Inside Crypto LP Big Leagues: ‘A Lot More Reference Checks’
‘It’s their reputation that gets them deal flow,’ Cambridge’s top crypto executive told Blockworks at iConnections this week
Joe Marenda, partner at Cambridge Associates | Cambridge Associates modified by Blockworks
What’s an institutional allocator to do in a crypto winter like this?
Pay attention to the online footprints of the traders vying for the players with abundant dry powder still in the wings. Keep dialing up references. Call them again. And then call them again.
In sum: due diligence checks that run the gamut from crypto natives to Wall Street types with a vested interest, according to Joe Marenda, a partner at Cambridge Associates.
Marenda, for going on a year now, has held the title of global head of crypto investing for the Boston-based Cambridge, which specializes in devising customizable portfolio blends for the likes of pensions and endowments. He’s been drawing on his deep experience in vetting traditional asset management strategies to do due diligence on digital asset portfolio managers. And he has a suggestion or two along those lines.

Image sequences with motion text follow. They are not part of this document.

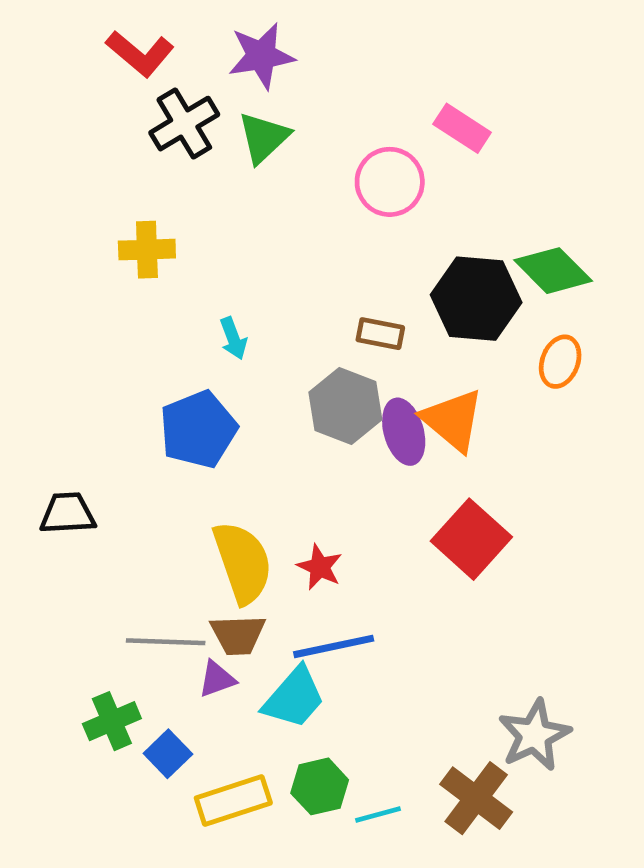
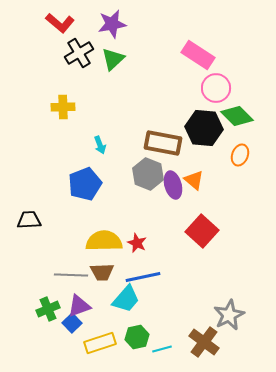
pink rectangle: (462, 128) -> (198, 55), size x1.4
pink circle: (390, 182) -> (216, 88), moved
brown rectangle: (380, 334) -> (163, 143), size x1.8
orange triangle: (453, 420) -> (194, 180), size x0.7
yellow semicircle: (243, 562) -> (104, 241), turned -72
purple triangle: (217, 679) -> (79, 306), moved, size x1.4

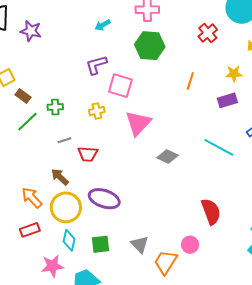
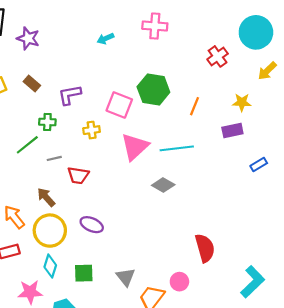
green hexagon: (150, 46) -> (153, 90), moved
purple L-shape: (96, 65) -> (70, 95), moved
brown rectangle: (23, 96) -> (32, 83), moved
green line: (27, 122) -> (27, 145), moved
cyan line: (219, 147) -> (177, 148), moved, turned -40
purple ellipse: (104, 199) -> (92, 225), size x0.7

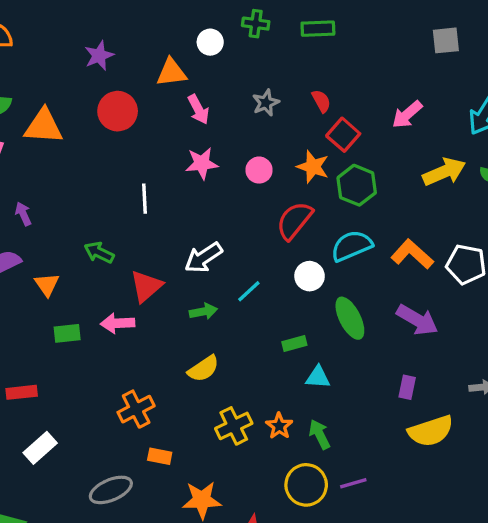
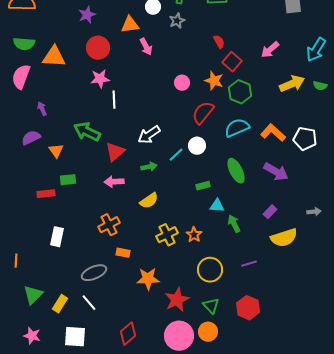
gray star: (266, 103) -> (177, 21), moved
pink star: (202, 163) -> (100, 79), moved
green arrow: (99, 253) -> (87, 132), size x1.5
white circle: (310, 276) -> (197, 146), moved
pink arrow: (118, 323) -> (114, 182), moved
purple rectangle: (407, 387) -> (270, 212), turned 32
red rectangle: (22, 392) -> (46, 194), moved
green arrow: (320, 434) -> (234, 224), moved
white rectangle: (40, 448) -> (57, 237), moved, turned -36
purple line: (353, 483) -> (249, 264), moved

Marenda spoke to Blockworks at the iConnections Global Alts conference in Miami this week, dishing out his thoughts on where we are in the cycle, how we got here and where we are going.
The gist: The bottom may well be in. “Crypto is still very much emerging, with very few exceptions,” valuations are returning to something approaching normal, and volatility at the moment should surprise no one.
Picking up the phone and knocking on doors and doing the (due diligence) work is perhaps now more important in the industry than ever, the San Francisco-based Marenda said. Managers may want to err on the side of patience for the foreseeable as those rigorous processes play out.
Here’s how he’s going about it. Marenda declined to comment on specific funds or clients, and expressed his personal opinion throughout.
Blockworks: Cambridge has been around for decades. Crypto has not. You all have due diligence on traditional strategies down, right? What’s different?
Marenda: There’s a lot more reference checks, to start…What the entrepreneurs in the space think of [venture capitalists] is crucial. And it’s their reputation that gets them deal flow — one of the fascinating things about crypto entrepreneurs is they have no filters. So, when you actually interview them, they’re very blunt and honest about how they evaluate what they think of this VC versus that VC.
They’ll just tell you if somebody promised something to get on the cap table, and they didn’t deliver, they will throw them under the bus.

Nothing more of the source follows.